See chapter V of [Sil1994] for more details.

AUTHORS:

• Chris Wuthrich (23/05/2007): first version

• William Stein (2007-05-29): added some examples; editing.

• Chris Wuthrich (04/09): reformatted docstrings.

class sage.schemes.elliptic_curves.ell_tate_curve.TateCurve(E, p)

Bases: SageObject

Tate’s $p$-adic uniformisation of an elliptic curve with multiplicative reduction.

Note

Some of the methods of this Tate curve only work when the reduction is split multiplicative over ${\mathbf{Q}}_p$.

EXAMPLES:

sage: e = EllipticCurve('130a1')
sage: eq = e.tate_curve(5); eq
5-adic Tate curve associated to the Elliptic Curve
 defined by y^2 + x*y + y = x^3 - 33*x + 68 over Rational Field
sage: eq == loads(dumps(eq))
True

REFERENCES: [Sil1994]

E2(prec=20)

Return the value of the $p$-adic Eisenstein series of weight 2 evaluated on the elliptic curve having split multiplicative reduction.

INPUT:

• prec – the $p$-adic precision (default: 20)

EXAMPLES:

sage: eq = EllipticCurve('130a1').tate_curve(5)
sage: eq.E2(prec=10)
4 + 2*5^2 + 2*5^3 + 5^4 + 2*5^5 + 5^7 + 5^8 + 2*5^9 + O(5^10)

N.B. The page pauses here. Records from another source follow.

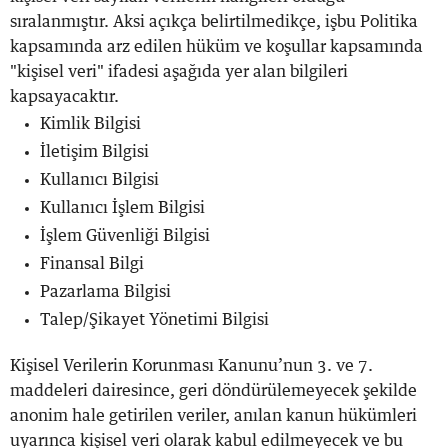
sıralanmıştır. Aksi açıkça belirtilmedikçe, işbu Politika
kapsamında arz edilen hüküm ve koşullar kapsamında
"kişisel veri" ifadesi aşağıda yer alan bilgileri
kapsayacaktır.
Kimlik Bilgisi
İletişim Bilgisi
Kullanıcı Bilgisi
Kullanıcı İşlem Bilgisi
İşlem Güvenliği Bilgisi
Finansal Bilgi
Pazarlama Bilgisi
Talep/Şikayet Yönetimi Bilgisi
Kişisel Verilerin Korunması Kanunu’nun 3. ve 7.
maddeleri dairesince, geri döndürülemeyecek şekilde
anonim hale getirilen veriler, anılan kanun hükümleri
uyarınca kişisel veri olarak kabul edilmeyecek ve bu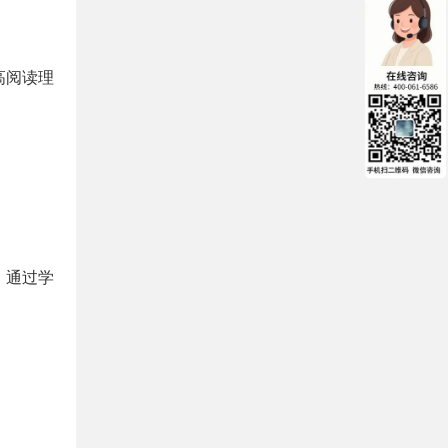
高阅读理
。通过学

sage: T = EllipticCurve('14').tate_curve(7)
sage: T.E2(30)
2 + 4*7 + 7^2 + 3*7^3 + 6*7^4 + 5*7^5 + 2*7^6 + 7^7 + 5*7^8 + 6*7^9 + 5*7^10 + 2*7^11 + 6*7^12 + 4*7^13 + 3*7^15 + 5*7^16 + 4*7^17 + 4*7^18 + 2*7^20 + 7^21 + 5*7^22 + 4*7^23 + 4*7^24 + 3*7^25 + 6*7^26 + 3*7^27 + 6*7^28 + O(7^30)

L_invariant(prec=20)

Return the mysterious $\mathcal{L}$-invariant associated to an elliptic curve with split multiplicative reduction.

One instance where this constant appears is in the exceptional case of the $p$-adic Birch and Swinnerton-Dyer conjecture as formulated in [MTT1986]. See [Col2004] for a detailed discussion.

INPUT:

• prec – the $p$-adic precision (default: 20)

EXAMPLES:

sage: eq = EllipticCurve('130a1').tate_curve(5)
sage: eq.L_invariant(prec=10)
5^3 + 4*5^4 + 2*5^5 + 2*5^6 + 2*5^7 + 3*5^8 + 5^9 + O(5^10)

curve(prec=20)

Return the $p$-adic elliptic curve of the form $y^2+xy=x^3+s_{4}x+s_6$.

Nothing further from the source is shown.